BEGIN

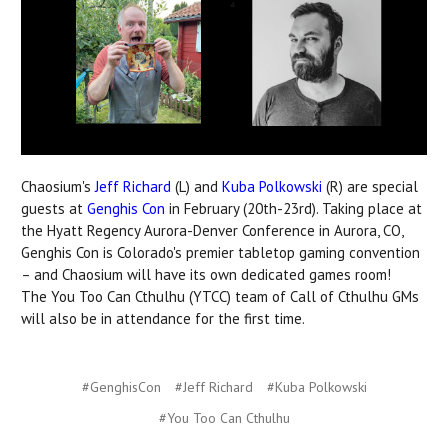
Chaosium's
Jeff Richard
(L) and
Kuba Polkowski
(R) are special
guests at
Genghis Con
in February (20th-23rd). Taking place at
the Hyatt Regency Aurora-Denver Conference in Aurora, CO,
Genghis Con is Colorado's premier tabletop gaming convention
– and Chaosium will have its own dedicated games room!
The
You Too Can Cthulhu (YTCC) team of Call of Cthulhu GMs
will also be in attendance for the first time.
#GenghisCon
#Jeff Richard
#Kuba Polkowski
#You Too Can Cthulhu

END

* [Task goal] Reproduce exactly, with nothing added, the lines from the one that contains "Genghis Con is" to the end of the data.

* [Worked solution]
Genghis Con is Colorado's premier tabletop gaming convention
– and Chaosium will have its own dedicated games room!
The
You Too Can Cthulhu (YTCC) team of Call of Cthulhu GMs
will also be in attendance for the first time.
#GenghisCon
#Jeff Richard
#Kuba Polkowski
#You Too Can Cthulhu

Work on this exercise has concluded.